By Bob Hertzel
Times West Virginian
Over the years there have been players who mixed both football and baseball on a very high level, beginning with a pair of Heisman Trophy winners who made it to the major leagues.
The first was Vic Janowicz from Ohio State, but the second was a player who was far more famous, Bo Jackson of Auburn.
Add to them seven members of the Pro Football Hall of Fame — Deion Sanders, Ernie Nevers, Red Badgro, Paddy Driscoll, Ernie Nevers, Ace Parker and George Halas, who preceded Babe Ruth in right field for the New York Yankees, and Jim Thorpe — who also played baseball.
The most recent example of this phenomena is Seattle quarterback Russell Wilson, who postponed his football career to first try baseball and to give hope to any number of other young players that this could be done.
One player who would have loved to have found a way to pursue both dreams is wide receiver KJ Myers, a key player on this year’s West Virginia University team that goes after its third victory Saturday against Maryland in M&T Bank Stadium, home of the Baltimore Ravens.
Myers was a pretty good baseball player in Jacksonville, Fla., but decided to concentrate on football to earn his way through college.
It does not mean he has turned his back on baseball.
“I love the game,” he admitted, a rare admission for a young football player in the current generation.
So what is it about baseball that Myers finds so attractive?
“I love the environment of the game of baseball,” he said. “It’s very different — the glory of the game.
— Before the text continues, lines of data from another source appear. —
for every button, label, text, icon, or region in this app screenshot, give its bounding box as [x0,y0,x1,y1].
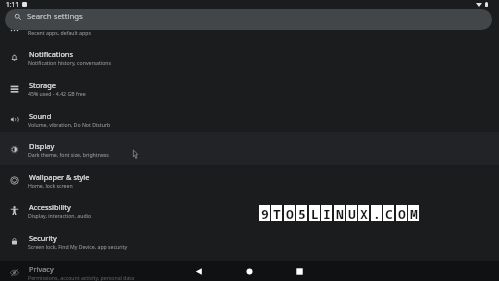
staticText: Search settings [27,11,83,22]
staticText: 45% used - 4.42 GB free [28,90,86,97]
staticText: Display [29,141,55,151]
button[interactable]: Sound [0,101,499,132]
staticText: Accessibility [29,202,71,212]
button[interactable]: Privacy [0,254,499,281]
staticText: N [336,205,344,221]
staticText: Screen lock, Find My Device, app securit… [28,243,128,250]
staticText: Dark theme, font size, brightness [28,151,109,158]
staticText: O [286,205,294,221]
staticText: Recent apps, default apps [28,29,91,36]
staticText: Privacy [29,264,54,274]
button[interactable]: Display [0,131,499,162]
staticText: Home, lock screen [28,182,73,189]
staticText: M [410,205,418,221]
staticText: Storage [29,80,56,90]
staticText: O [398,205,406,221]
staticText: 1:11 [6,0,20,9]
staticText: Notification history, conversations [28,59,112,66]
button[interactable]: Back [186,261,210,281]
button[interactable]: Recent apps [287,261,311,281]
button[interactable]: Security [0,223,499,254]
button[interactable]: Storage [0,70,499,101]
button[interactable]: Search settings [5,9,492,30]
staticText: Wallpaper & style [29,172,90,182]
button[interactable]: Wallpaper & style [0,162,499,193]
button[interactable]: Notifications [0,39,499,70]
staticText: Display, interaction, audio [28,212,92,219]
button[interactable]: Accessibility [0,192,499,223]
staticText: X [360,205,368,221]
staticText: Sound [29,111,52,121]
button[interactable]: Home [237,261,261,281]
staticText: T [273,205,281,221]
staticText: 9 [261,205,269,221]
staticText: U [348,205,356,221]
staticText: 5 [298,205,306,221]
staticText: . [373,205,381,221]
staticText: Volume, vibration, Do Not Disturb [28,121,111,128]
staticText: I [323,205,331,221]
staticText: Notifications [29,49,73,59]
staticText: L [311,205,319,221]
button[interactable]: Apps [0,9,499,40]
staticText: C [385,205,393,221]
staticText: Permissions, account activity, personal … [28,274,135,281]
staticText: Security [29,233,57,243]
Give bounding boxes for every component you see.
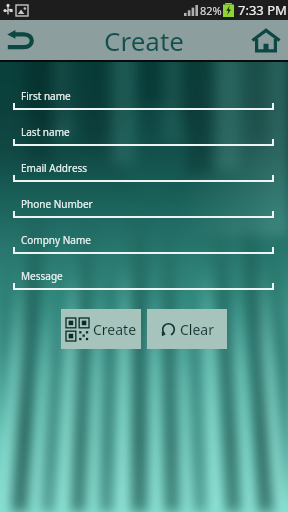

It has so much history. Being up to bat, being out in the field with your hat on, your shades on.”
No facemask. No gigantic helmet.
And no getting lost among 22 players seemingly running in every direction.
“It’s so much one-on-one. You versus pitcher. You stealing a base,” he said.
What, though, carries over into football?
“I played centerfield,” the 6-2,197-pound Myers said. “You track the ball the same way out there.”
Anyone who has seen Myers run under a pass for West Virginia can almost imagine him streaking into right centerfield to make an over-the-shoulder grab of a sure triple.
Any edge he can get in the battle for playing time here at West Virginia is vital, such is the battle between the likes of Daikiel Shorts, Kevin White, Ronald Carswell, Ivan McCartney, Mario Alford, DeVonte Mathis, Jordan Thompson and himself.
“The competition is crazy,” he said.
It is so crazy that it drives you to be your best — every time you step on the field.
“You can have no off days, can have no bad days. The pressure is on every time you step on that field,” Myers said. “Every day in practice you have to go hard; you have to be consistent. You can’t have drops; you can’t mess up any routes or any plays or anything like that.”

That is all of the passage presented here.